• **EXERCISE INSTRUCTIONS**
Please restate the records below verbatim, omitting every image they hold.

Page images and extracted text:
Content starts
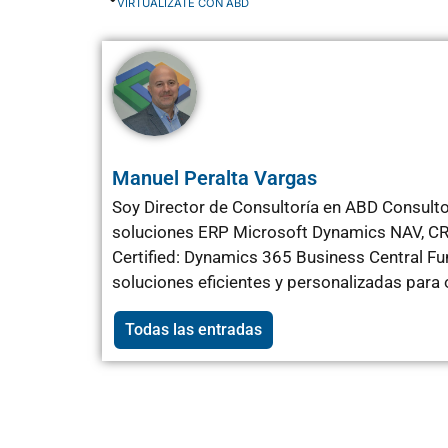
VIRTUALIZATE CON ABD
Manuel Peralta Vargas
Soy Director de Consultoría en ABD Consulto
soluciones ERP Microsoft Dynamics NAV, CRM
Certified: Dynamics 365 Business Central F
soluciones eficientes y personalizadas para
Todas las entradas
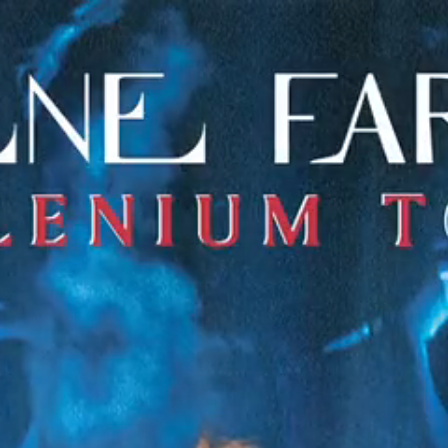
Ajouter à ma collection
Ajouter à ma wishlist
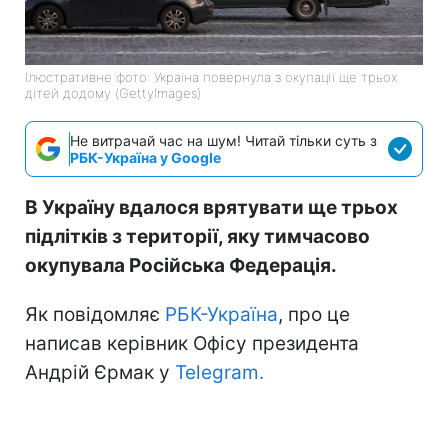
Ілюстративне фото: Україна повернула з окупації ще трьох
дітей додому (GettyImages)
Не витрачай час на шум! Читай тільки суть з
РБК-Україна у Google
В Україну вдалося врятувати ще трьох
підлітків з території, яку тимчасово
окупувала Російська Федерація.
Як повідомляє
РБК-Україна
, про це
написав керівник Офісу президента
Андрій Єрмак у
Telegram.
Content ends
• **COMPLETED TASK**
VIRTUALIZATE CON ABD
Manuel Peralta Vargas
Soy Director de Consultoría en ABD Consulto
soluciones ERP Microsoft Dynamics NAV, CRM
Certified: Dynamics 365 Business Central F
soluciones eficientes y personalizadas para
Todas las entradas
Ajouter à ma collection
Ajouter à ma wishlist
Ілюстративне фото: Україна повернула з окупації ще трьох
дітей додому (GettyImages)
Не витрачай час на шум! Читай тільки суть з
РБК-Україна у Google
В Україну вдалося врятувати ще трьох
підлітків з території, яку тимчасово
окупувала Російська Федерація.
Як повідомляє
РБК-Україна
, про це
написав керівник Офісу президента
Андрій Єрмак у
Telegram.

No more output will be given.